Omar a expliqué à Amnistie internationale qu’il présente une lésion oculaire permanente après avoir été heurté à la tête par une grenade lacrymogène tirée dans sa direction par les forces de sécurité durant une manifestation dans le centre de Beyrouth, le 8 août 2020. Les autorités libanaises ne lui ont accordé aucune réparation, ni proposé de soins médicaux.
Hussein, qui a partiellement perdu la vue le 8 août 2020 après avoir été touché par une balle en caoutchouc lorsque les forces de sécurité avaient tiré des balles en caoutchouc et des grenades lacrymogènes à bout portant en direction de la foule, a bénéficié de soins médicaux aux frais du ministère de la Santé. Il n’a cependant pas reçu de soutien de la part du gouvernement pour les interventions chirurgicales ayant suivi, ni de réparations pour les blessures qu’il a subies.
Des armes de fabrication française
Les armes et équipements français identifiés par Amnistie internationale sur les vidéos incluaient des lanceurs montés sur véhicule (Land Cougar 12 d’Alsetex), des grenades de gaz lacrymogènes (MP7 de Nobel Sport Sécurité, CM4 et CM6 d’Alsetex), des balles en caoutchouc (cartouches SAPL Gomm-Cogne), des lance-grenades (Chouka et Cougar d’Alsetex) et des véhicules blindés de transport de troupe Arquus Sherpa.
Les exportateurs d’armes, notamment la France : doivent interdire les transferts d’équipements à létalité réduite destinés au maintien de l’ordre lorsqu’il existe un risque manifeste que ceux-ci puissent être employés par les utilisateurs finaux pour perpétrer des violations des droits humains ; et interdire la production et le commerce des types de projectiles à impact cinétique qui sont intrinsèquement abusifs et ne peuvent être utilisés d’une manière qui soit conforme au droit international relatif aux droits humains et aux normes associées.
« Les procédures laxistes de contrôle des exportations de la France ont permis que ces équipements soient utilisés par des forces de sécurité qui commettent de graves violations en toute impunité. Il est temps pour la France d’assumer une part de responsabilité pour avoir rendu ces violations possibles, et notamment de mettre fin à la production des types de projectiles à impact cinétique qui sont intrinsèquement abusifs, et de bloquer les ventes dans les situations où il existe un risque manifeste que ces armes soient utilisées pour commettre des atteintes aux droits », a déclaré Aya Majzoub.
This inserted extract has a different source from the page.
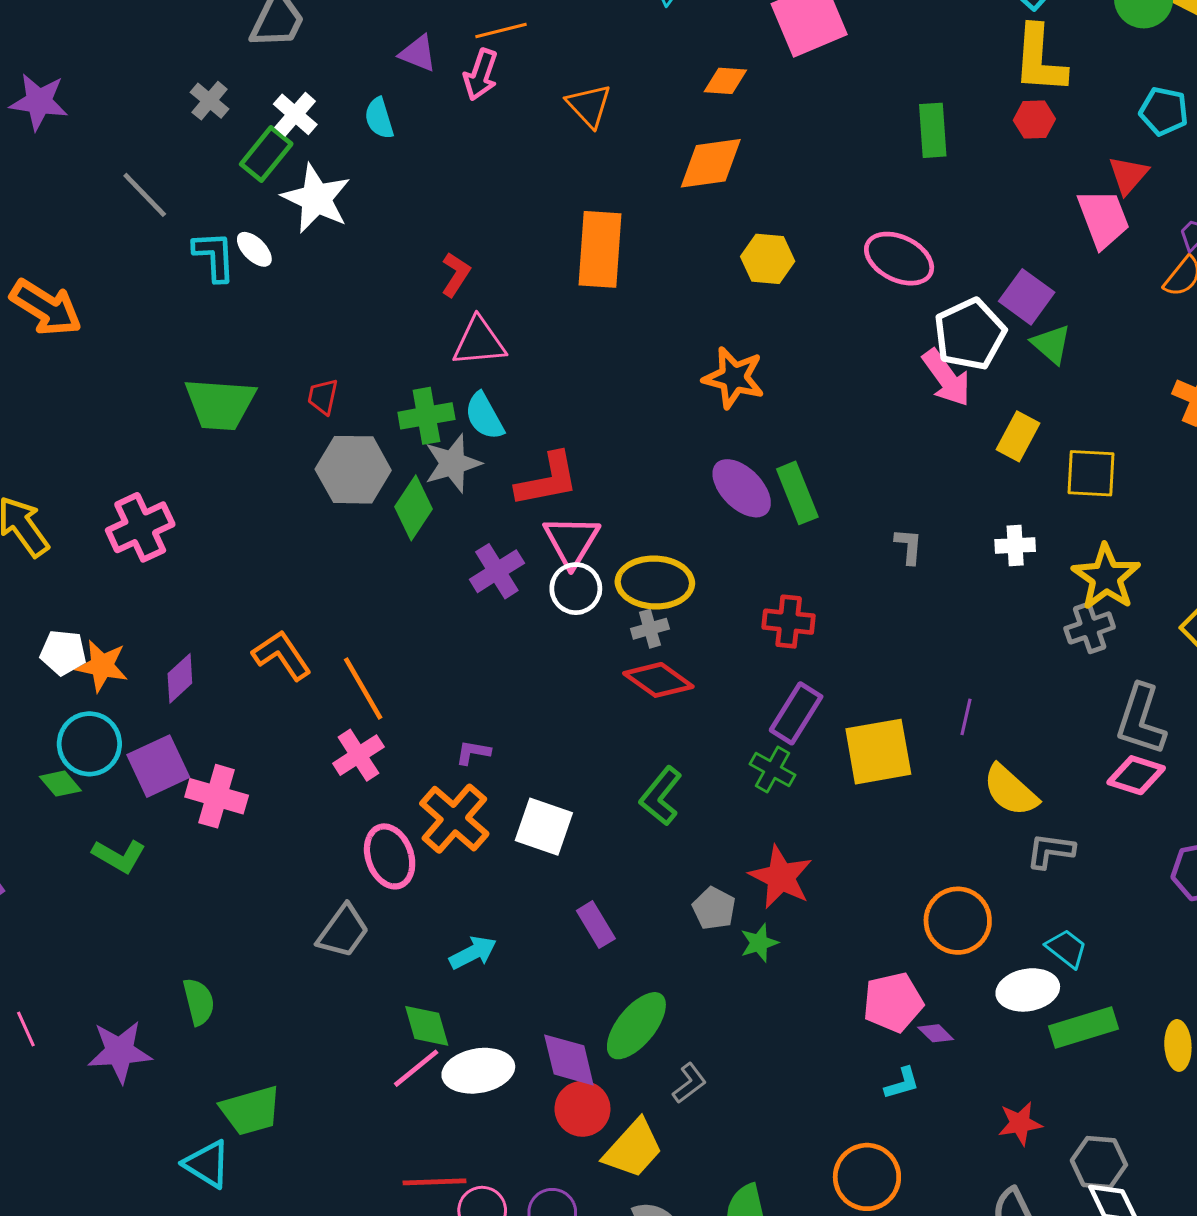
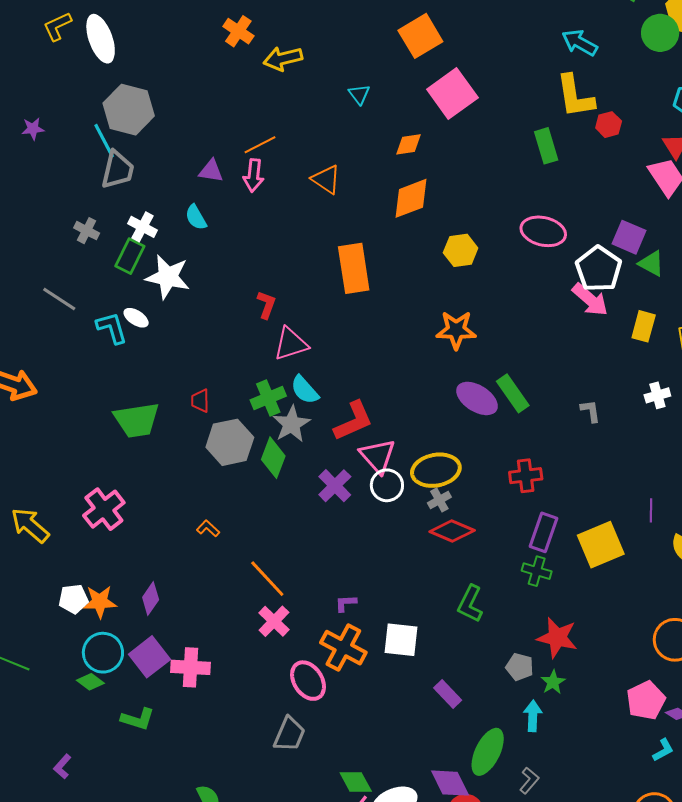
yellow L-shape: (1040, 59) -> (575, 96), moved
orange L-shape: (282, 655) -> (208, 528), moved, size x0.6
cyan arrow: (473, 953) -> (533, 716), moved, turned -48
Complément d’information
Le rapport intitulé « Mon œil a explosé » : l’utilisation abusive des projectiles à impact cinétique dans le monde est issu de recherches menées dans plus de 30 pays ces cinq dernières années. Il révèle que des milliers de manifestant·e·s et de passant·e·s ont été mutilés et des dizaines d’autres tués à la suite de l’utilisation inconsidérée et disproportionnée d’armes de maintien de l’ordre à létalité réduite, notamment certains projectiles à impact cinétique, des chevrotines recouvertes de caoutchouc et des grenades lacrymogènes ayant directement visé des manifestant·e·s.
Amnistie internationale et la Fondation de recherche Omega font partie des 30 organisations réclamant un traité contre le commerce des instruments de torture. Cet accord interdirait la fabrication et le commerce de certains projectiles à impact cinétique et d’autres armes de maintien de l’ordre, et instaurerait des procédures de contrôle fondés sur les droits humains pour la fourniture d’autres équipements de maintien de l’ordre, comme les balles en caoutchouc et en plastique.